Online-safety regulation under the UK Online Safety Act and the EU Digital Services Act increasingly treats scalar metrics as compliance evidence. Once announced, such a metric also becomes an optimization target: a strategic platform can improve its score by routing recommendations through semantically equivalent content variants, without reducing true harm. We ask when such an audit metric can still certify a genuine reduction in harm. The protocol is modeled as a published transformation graph whose connected components form semantic classes, and the metric itself is treated as a security object. Three results follow. First, any metric that scores variants directly is manipulable as soon as two equivalent variants in a harmful class disagree in score. Second, the semantic-envelope lift, which assigns each variant the maximum score in its class, is the unique pointwise minimum among conservative classwise-constant repairs. Third, a class-stratified certificate, $H^\star(x) \le (1/\hatα) M_{\mathrm{Env}(m)}(x) + \barη$, holds for every platform strategy, with $\barη$ absorbing annotation and protocol error. We check the claims at three levels: exhaustive enumeration on a finite-state grid of mixed strategies, an SMT encoding in Z3 cross-replayed in cvc5, and a bounded single-player MDP encoded in PRISM-games. The fragile metric fails manipulation invariance and cannot support the same useful predeclared class-coverage certificate; under the envelope-level certificate, it produces large violations at every tested instance, with a large mean gaming gap across random catalogs at a fixed audit budget. The semantic-envelope metric exhibits no such violation in the tested instances.

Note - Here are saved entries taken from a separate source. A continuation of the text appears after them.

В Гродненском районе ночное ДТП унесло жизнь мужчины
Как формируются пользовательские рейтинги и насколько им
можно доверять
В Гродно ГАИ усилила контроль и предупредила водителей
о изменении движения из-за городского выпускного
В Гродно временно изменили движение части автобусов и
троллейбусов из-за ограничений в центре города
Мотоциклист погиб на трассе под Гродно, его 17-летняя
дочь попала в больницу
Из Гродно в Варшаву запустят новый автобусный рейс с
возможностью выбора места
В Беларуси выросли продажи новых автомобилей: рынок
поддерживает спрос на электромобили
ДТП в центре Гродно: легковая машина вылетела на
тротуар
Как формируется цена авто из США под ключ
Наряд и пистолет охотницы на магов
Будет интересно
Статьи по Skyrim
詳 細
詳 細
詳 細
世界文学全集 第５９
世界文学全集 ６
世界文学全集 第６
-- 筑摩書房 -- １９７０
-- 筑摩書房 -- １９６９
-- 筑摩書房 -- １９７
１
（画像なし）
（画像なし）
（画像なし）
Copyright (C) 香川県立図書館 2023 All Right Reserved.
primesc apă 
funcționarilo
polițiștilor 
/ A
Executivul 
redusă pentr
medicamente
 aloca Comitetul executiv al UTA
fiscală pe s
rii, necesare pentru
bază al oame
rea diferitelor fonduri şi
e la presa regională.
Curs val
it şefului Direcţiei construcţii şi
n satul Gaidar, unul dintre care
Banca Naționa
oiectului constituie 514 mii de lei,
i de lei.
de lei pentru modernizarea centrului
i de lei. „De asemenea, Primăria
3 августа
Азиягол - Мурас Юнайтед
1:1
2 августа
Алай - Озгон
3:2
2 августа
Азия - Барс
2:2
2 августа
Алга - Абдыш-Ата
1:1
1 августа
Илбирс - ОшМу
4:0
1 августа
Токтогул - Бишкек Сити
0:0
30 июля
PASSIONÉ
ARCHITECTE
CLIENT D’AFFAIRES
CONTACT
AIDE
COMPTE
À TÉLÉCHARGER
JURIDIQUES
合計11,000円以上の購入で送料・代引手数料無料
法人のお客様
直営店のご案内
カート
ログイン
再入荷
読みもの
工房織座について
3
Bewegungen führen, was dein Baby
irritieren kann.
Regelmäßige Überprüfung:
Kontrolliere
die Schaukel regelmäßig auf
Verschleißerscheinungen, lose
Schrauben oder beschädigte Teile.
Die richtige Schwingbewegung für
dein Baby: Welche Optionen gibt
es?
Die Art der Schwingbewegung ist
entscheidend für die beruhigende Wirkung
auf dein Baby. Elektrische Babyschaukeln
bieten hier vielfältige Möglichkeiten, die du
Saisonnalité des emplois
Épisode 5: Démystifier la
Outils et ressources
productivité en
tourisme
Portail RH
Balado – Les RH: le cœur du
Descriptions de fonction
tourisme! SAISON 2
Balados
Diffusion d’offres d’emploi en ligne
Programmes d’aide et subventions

翻译：英国《在线安全法案》和欧盟《数字服务法案》下的在线安全监管日益将标量指标视为合规证据。一旦公布，此类指标也会成为优化目标：策略性平台可通过路由推荐至语义等效的内容变体来提升其评分，而无需减少真实危害。我们探讨审计指标何时仍能可靠验证危害的真实减少。该协议被建模为已发布的变换图，其连通分量形成语义类，而指标本身被视为安全对象。由此得出三个结论。首先，任何直接对变体评分的指标，一旦危害类中两个等效变体的评分存在差异，即可被操纵。其次，语义包络提升（为每个变体分配其类内最高评分）是保守类内常数修复中唯一的逐点最小值。第三，类分层证书 $H^\star(x) \le (1/\hatα) M_{\mathrm{Env}(m)}(x) + \barη$ 对所有平台策略成立，其中 $\barη$ 吸收注释和协议误差。我们从三个层面检验这些结论：混合策略有限状态网格上的穷举枚举、基于 Z3 并通过 cvc5 交叉复现的 SMT 编码、以及用 PRISM-games 编码的有界单玩家 MDP。脆弱指标无法满足操纵不变性，也无法支持同样有用的预声明类覆盖证书；在包络级证书下，该指标在每次测试实例中都产生较大违规，且在固定审计预算下随机目录中呈现较大的平均操纵差距。而语义包络指标在测试实例中未出现此类违规。